[[ Data for this exercise, beginning ]]

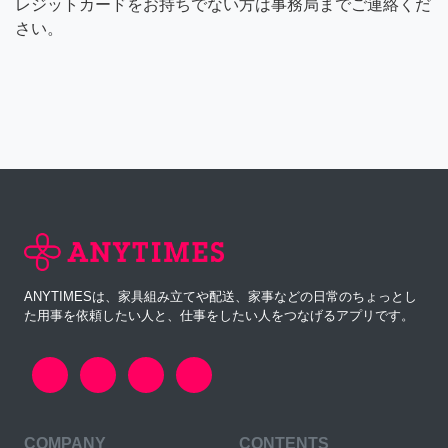
レジットカードをお持ちでない方は事務局までご連絡くだ
さい。
ANYTIMESは、家具組み立てや配送、家事などの日常のちょっとし
た用事を依頼したい人と、仕事をしたい人をつなげるアプリです。
COMPANY
CONTENTS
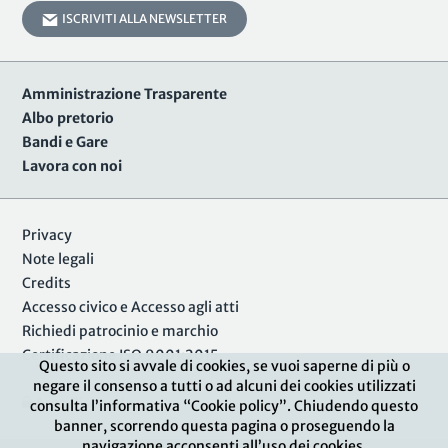
ISCRIVITI ALLA NEWSLETTER
Amministrazione Trasparente
Albo pretorio
Bandi e Gare
Lavora con noi
Privacy
Note legali
Credits
Accesso civico e Accesso agli atti
Richiedi patrocinio e marchio
Certificazione ISO 9001:2015
Questo sito si avvale di cookies, se vuoi saperne di più o
negare il consenso a tutti o ad alcuni dei cookies utilizzati
Area Riservata
consulta l’informativa “Cookie policy”. Chiudendo questo
banner, scorrendo questa pagina o proseguendo la
navigazione acconsenti all’uso dei cookies.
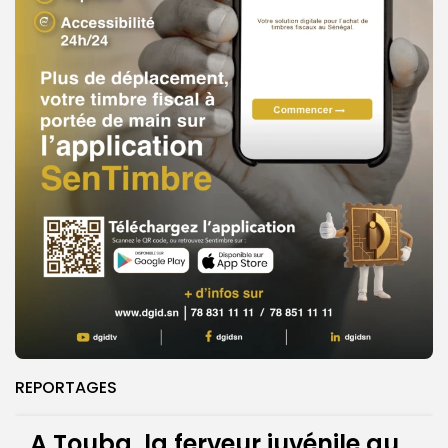
REPORTAGES
A Touba, la ferveur juvénile au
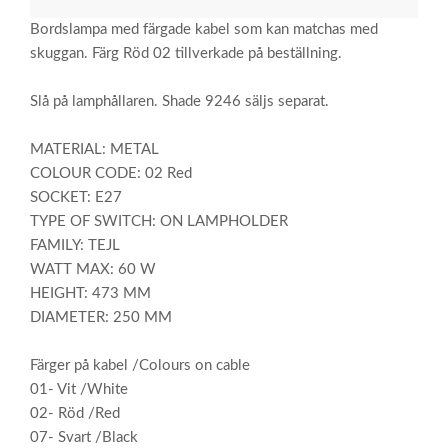
Bordslampa med färgade kabel som kan matchas med
skuggan. Färg Röd 02 tillverkade på beställning.
Slå på lamphållaren. Shade 9246 säljs separat.
MATERIAL: METAL
COLOUR CODE: 02 Red
SOCKET: E27
TYPE OF SWITCH: ON LAMPHOLDER
FAMILY: TEJL
WATT MAX: 60 W
HEIGHT: 473 MM
DIAMETER: 250 MM
Färger på kabel /Colours on cable
01- Vit /White
02- Röd /Red
07- Svart /Black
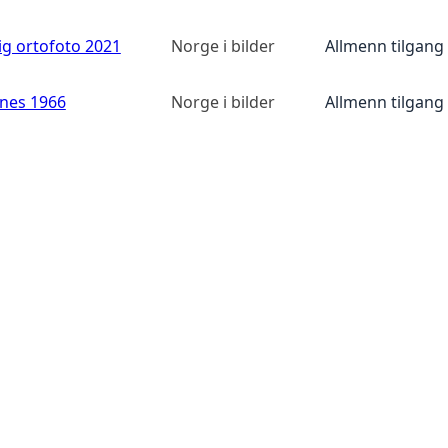
ig ortofoto 2021
Norge i bilder
Allmenn tilgang
anes 1966
Norge i bilder
Allmenn tilgang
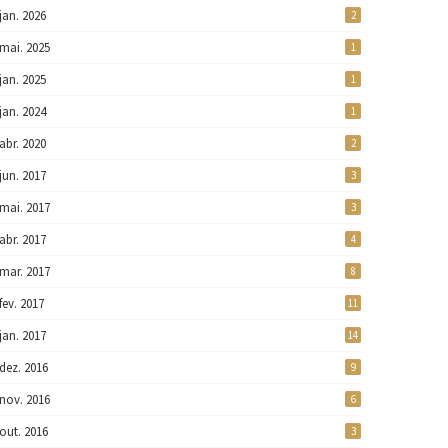
jan. 2026
2
mai. 2025
1
jan. 2025
1
jan. 2024
1
abr. 2020
2
jun. 2017
3
mai. 2017
3
abr. 2017
4
mar. 2017
8
fev. 2017
11
jan. 2017
14
dez. 2016
9
nov. 2016
6
out. 2016
3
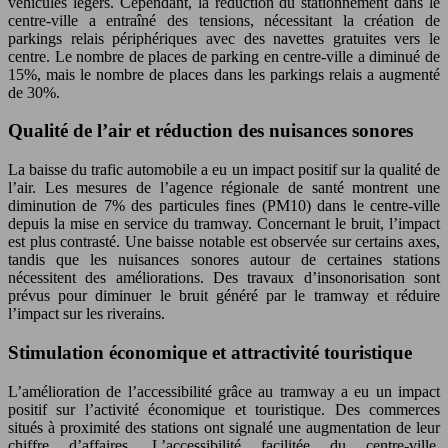
véhicules légers. Cependant, la réduction du stationnement dans le
centre-ville a entraîné des tensions, nécessitant la création de
parkings relais périphériques avec des navettes gratuites vers le
centre. Le nombre de places de parking en centre-ville a diminué de
15%, mais le nombre de places dans les parkings relais a augmenté
de 30%.
Qualité de l’air et réduction des nuisances sonores
La baisse du trafic automobile a eu un impact positif sur la qualité de
l’air. Les mesures de l’agence régionale de santé montrent une
diminution de 7% des particules fines (PM10) dans le centre-ville
depuis la mise en service du tramway. Concernant le bruit, l’impact
est plus contrasté. Une baisse notable est observée sur certains axes,
tandis que les nuisances sonores autour de certaines stations
nécessitent des améliorations. Des travaux d’insonorisation sont
prévus pour diminuer le bruit généré par le tramway et réduire
l’impact sur les riverains.
Stimulation économique et attractivité touristique
L’amélioration de l’accessibilité grâce au tramway a eu un impact
positif sur l’activité économique et touristique. Des commerces
situés à proximité des stations ont signalé une augmentation de leur
chiffre d’affaires. L’accessibilité facilitée du centre-ville,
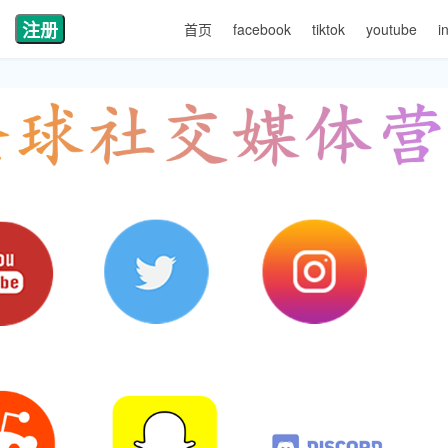
注册
首页
facebook
tiktok
youtube
i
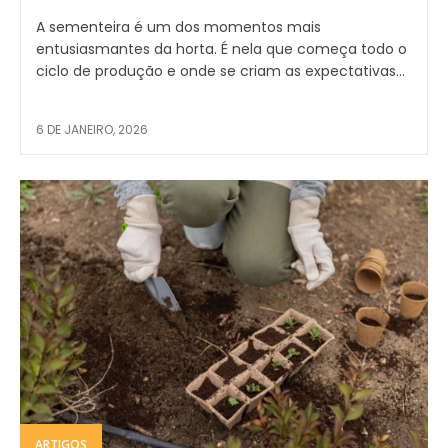
A sementeira é um dos momentos mais
entusiasmantes da horta. É nela que começa todo o
ciclo de produção e onde se criam as expectativas...
6 DE JANEIRO, 2026
ARTIGOS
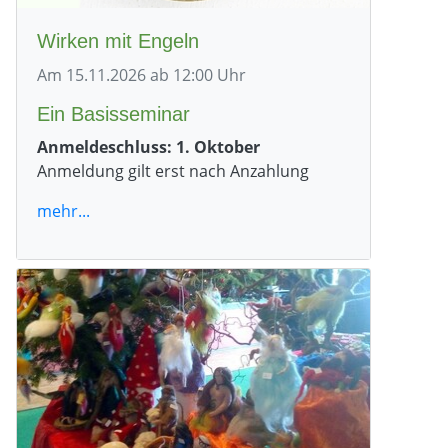
Wirken mit Engeln
Am 15.11.2026 ab 12:00 Uhr
Ein Basisseminar
Anmeldeschluss: 1. Oktober
Anmeldung gilt erst nach Anzahlung
mehr...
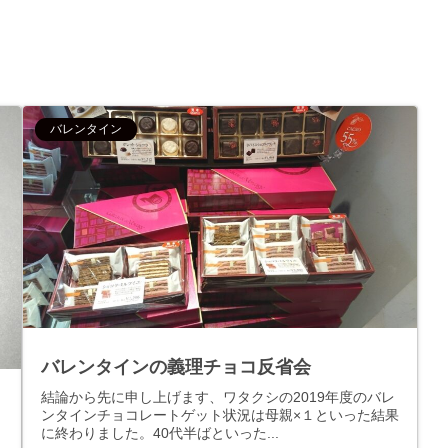
バレンタイン
バレンタインの義理チョコ反省会
結論から先に申し上げます、ワタクシの2019年度のバレ
ンタインチョコレートゲット状況は母親×１といった結果
に終わりました。40代半ばといった...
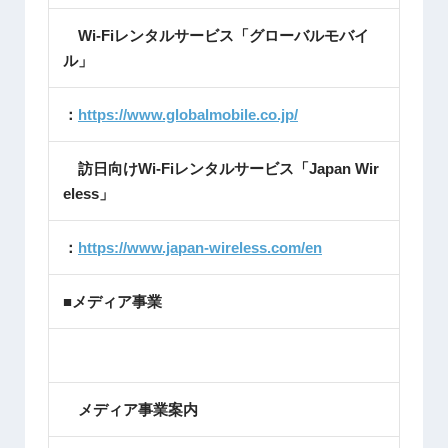
Wi-Fiレンタルサービス「グローバルモバイ
ル」
：
https://www.globalmobile.co.jp/
訪日向けWi-Fiレンタルサービス「Japan Wir
eless」
：
https://www.japan-wireless.com/en
■メディア事業
メディア事業案内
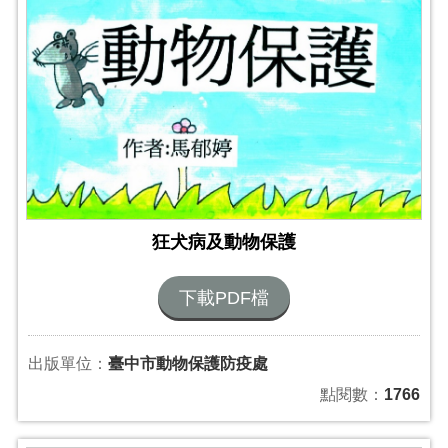
狂犬病及動物保護
下載PDF檔
出版單位：
臺中市動物保護防疫處
點閱數：
1766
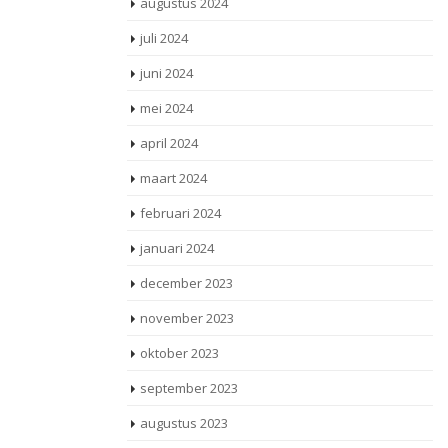
augustus 2024
juli 2024
juni 2024
mei 2024
april 2024
maart 2024
februari 2024
januari 2024
december 2023
november 2023
oktober 2023
september 2023
augustus 2023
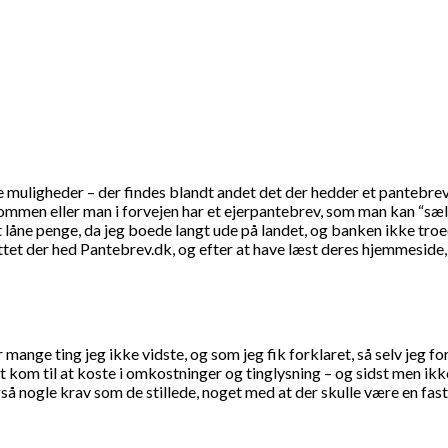
tive muligheder – der findes blandt andet det der hedder et panteb
dommen eller man i forvejen har et ejerpantebrev, som man kan “sælge
låne penge, da jeg boede langt ude på landet, og banken ikke troede
ttet der hed Pantebrev.dk, og efter at have læst deres hjemmeside
mange ting jeg ikke vidste, og som jeg fik forklaret, så selv jeg fo
kom til at koste i omkostninger og tinglysning – og sidst men ikke 
 også nogle krav som de stillede, noget med at der skulle være en fa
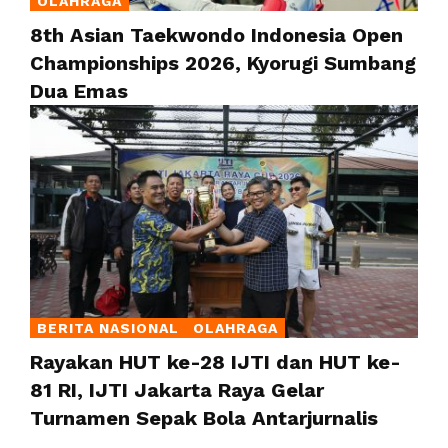
OLAHRAGA
8th Asian Taekwondo Indonesia Open
Championships 2026, Kyorugi Sumbang
Dua Emas
BERITA NASIONAL
OLAHRAGA
Rayakan HUT ke-28 IJTI dan HUT ke-
81 RI, IJTI Jakarta Raya Gelar
Turnamen Sepak Bola Antarjurnalis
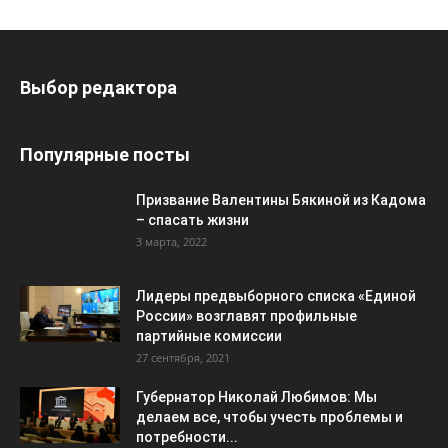
Выбор редактора
Популярные посты
Призвание Валентины Бякиной из Кадома
– спасать жизни
3 марта, 2022
Лидеры предвыборного списка «Единой
России» возглавят профильные
партийные комиссии
27 сентября, 2021
Губернатор Николай Любимов: Мы
делаем все, чтобы учесть проблемы и
потребности...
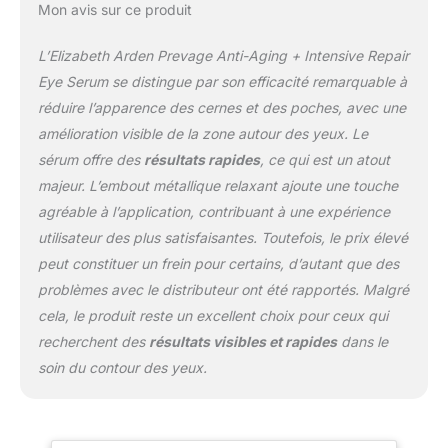
Mon avis sur ce produit
L’Elizabeth Arden Prevage Anti-Aging + Intensive Repair
Eye Serum se distingue par son efficacité remarquable à
réduire l’apparence des cernes et des poches, avec une
amélioration visible de la zone autour des yeux. Le
sérum offre des
résultats rapides
, ce qui est un atout
majeur. L’embout métallique relaxant ajoute une touche
agréable à l’application, contribuant à une expérience
utilisateur des plus satisfaisantes. Toutefois, le prix élevé
peut constituer un frein pour certains, d’autant que des
problèmes avec le distributeur ont été rapportés. Malgré
cela, le produit reste un excellent choix pour ceux qui
recherchent des
résultats visibles et rapides
dans le
soin du contour des yeux.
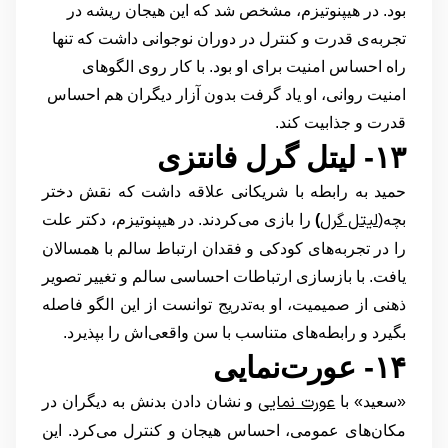
بود. در هیپنوتیزم، مشخص شد که این هیجان ریشه در
تجربه‌ی قدرت و کنترل در دوران نوجوانی داشت که تنها
راه احساس امنیت برای او بود. با کار روی الگوهای
امنیت روانی، او یاد گرفت بدون آزار دیگران هم احساس
قدرت و جذابیت کند.
۱۳- لیتل گرل فانتزی
حمید به رابطه با شریکانی علاقه داشت که نقش دختر
لیتل گرل
بچه(
)
را بازی می‌کردند. در هیپنوتیزم، دکتر علت
را در تجربه‌های کودکی و فقدان ارتباط سالم با همسالان
یافت. با بازسازی ارتباطات احساسی سالم و تغییر تصویر
ذهنی از صمیمیت، او به‌تدریج توانست از این الگو فاصله
بگیرد و رابطه‌های متناسب با سن واقعی‌اش را بپذیرد.
۱۴- عورت‌نمایی
عورت نمایی
«سعید» با
و نشان دادن بدنش به دیگران در
مکان‌های عمومی، احساس هیجان و کنترل می‌کرد. این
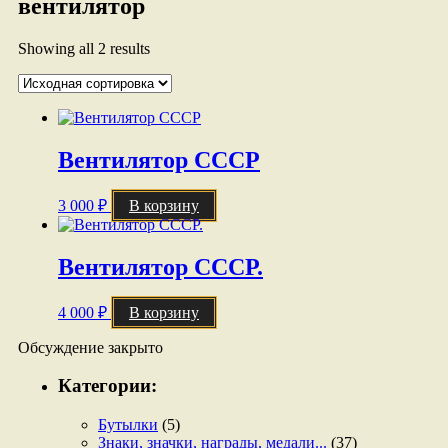
вентилятор
Showing all 2 results
Вентилятор СССР
3 000
₽
В корзину
Вентилятор СССР.
4 000
₽
В корзину
Обсуждение закрыто
Категории:
Бутылки
(5)
Знаки, значки, награды, медали...
(37)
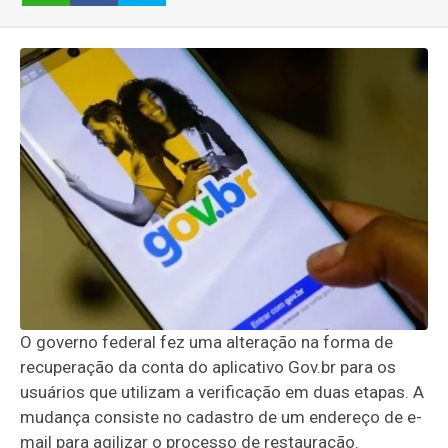
O governo federal fez uma alteração na forma de
recuperação da conta do aplicativo Gov.br para os
usuários que utilizam a verificação em duas etapas. A
mudança consiste no cadastro de um endereço de e-
mail para agilizar o processo de restauração.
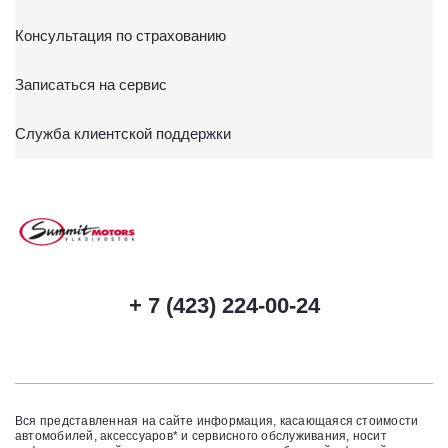
Консультация по страхованию
Записаться на сервис
Служба клиентской поддержки
+ 7 (423) 224-00-24
Вся представленная на сайте информация, касающаяся стоимости
автомобилей, аксессуаров* и сервисного обслуживания, носит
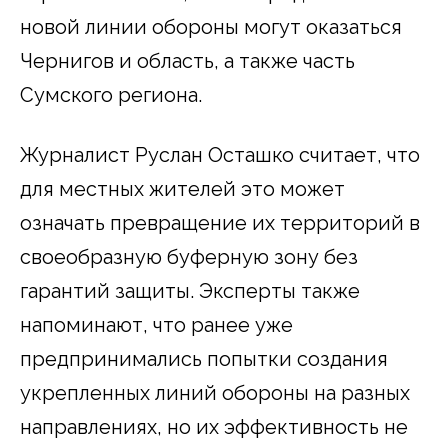
новой линии обороны могут оказаться
Чернигов и область, а также часть
Сумского региона.
Журналист Руслан Осташко считает, что
для местных жителей это может
означать превращение их территорий в
своеобразную буферную зону без
гарантий защиты. Эксперты также
напоминают, что ранее уже
предпринимались попытки создания
укрепленных линий обороны на разных
направлениях, но их эффективность не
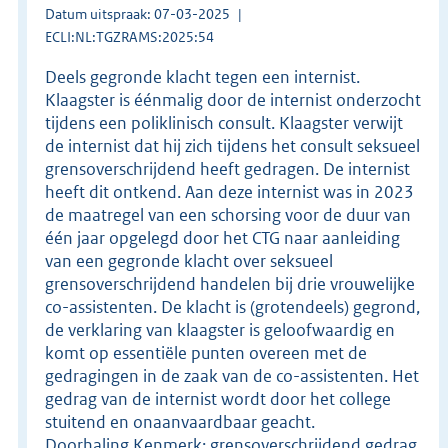
Datum uitspraak: 07-03-2025
ECLI:NL:TGZRAMS:2025:54
Deels gegronde klacht tegen een internist.
Klaagster is éénmalig door de internist onderzocht
tijdens een poliklinisch consult. Klaagster verwijt
de internist dat hij zich tijdens het consult seksueel
grensoverschrijdend heeft gedragen. De internist
heeft dit ontkend. Aan deze internist was in 2023
de maatregel van een schorsing voor de duur van
één jaar opgelegd door het CTG naar aanleiding
van een gegronde klacht over seksueel
grensoverschrijdend handelen bij drie vrouwelijke
co-assistenten. De klacht is (grotendeels) gegrond,
de verklaring van klaagster is geloofwaardig en
komt op essentiële punten overeen met de
gedragingen in de zaak van de co-assistenten. Het
gedrag van de internist wordt door het college
stuitend en onaanvaardbaar geacht.
Doorhaling.Kenmerk: grensoverschrijdend gedrag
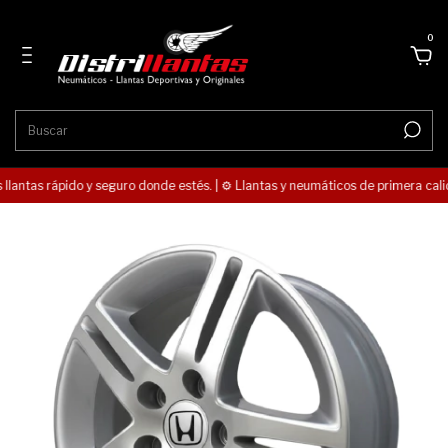
0
 llantas rápido y seguro donde estés. | ⚙️ Llantas y neumáticos de primera calid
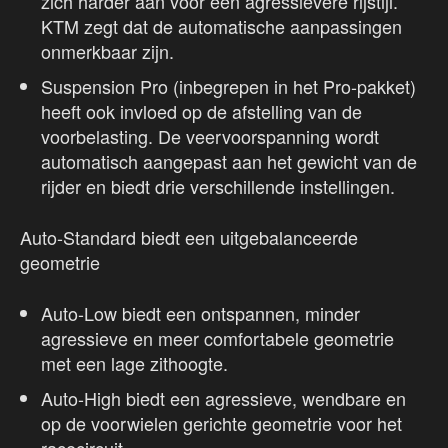
zich harder aan voor een agressievere rijstijl.
KTM zegt dat de automatische aanpassingen
onmerkbaar zijn.
Suspension Pro (inbegrepen in het Pro-pakket)
heeft ook invloed op de afstelling van de
voorbelasting. De veervoorspanning wordt
automatisch aangepast aan het gewicht van de
rijder en biedt drie verschillende instellingen.
Auto-Standard biedt een uitgebalanceerde
geometrie
Auto-Low biedt een ontspannen, minder
agressieve en meer comfortabele geometrie
met een lage zithoogte.
Auto-High biedt een agressieve, wendbare en
op de voorwielen gerichte geometrie voor het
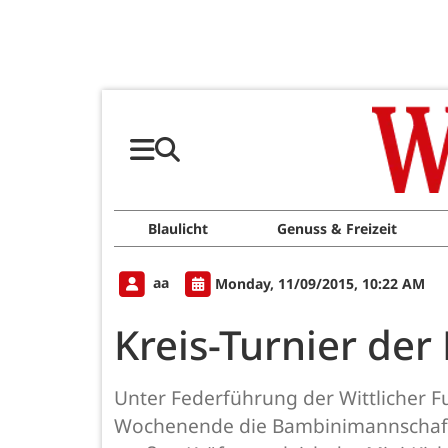
Blaulicht
Genuss & Freizeit
aa
Monday, 11/09/2015, 10:22 AM
Kreis-Turnier der
Unter Federführung der Wittlicher F
Wochenende die Bambinimannschafte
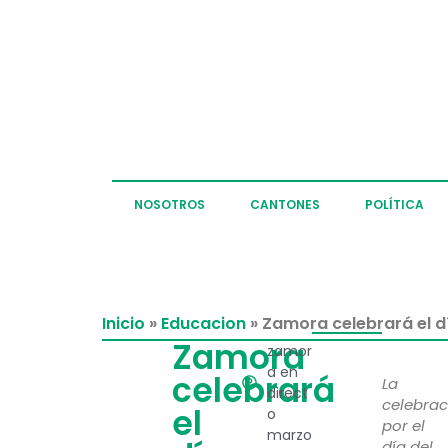
NOSOTROS
CANTONES
POLÍTICA
Inicio
»
Educacion
»
Zamora celebrará el d
Zamora
zamor
a en
celebrará
La
direct
celebrac
el
o
por el
marzo
día del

[[ Data for this exercise, end ]]

From the records above, copy exactly the lines starting at the one with "своеобразную буферную зону без" and ending at the one with "van een gegronde klacht over seksueel", and no others. Pictures stay out.

своеобразную буферную зону без
гарантий защиты. Эксперты также
напоминают, что ранее уже
предпринимались попытки создания
укрепленных линий обороны на разных
направлениях, но их эффективность не
Datum uitspraak: 07-03-2025
ECLI:NL:TGZRAMS:2025:54
Deels gegronde klacht tegen een internist.
Klaagster is éénmalig door de internist onderzocht
tijdens een poliklinisch consult. Klaagster verwijt
de internist dat hij zich tijdens het consult seksueel
grensoverschrijdend heeft gedragen. De internist
heeft dit ontkend. Aan deze internist was in 2023
de maatregel van een schorsing voor de duur van
één jaar opgelegd door het CTG naar aanleiding
van een gegronde klacht over seksueel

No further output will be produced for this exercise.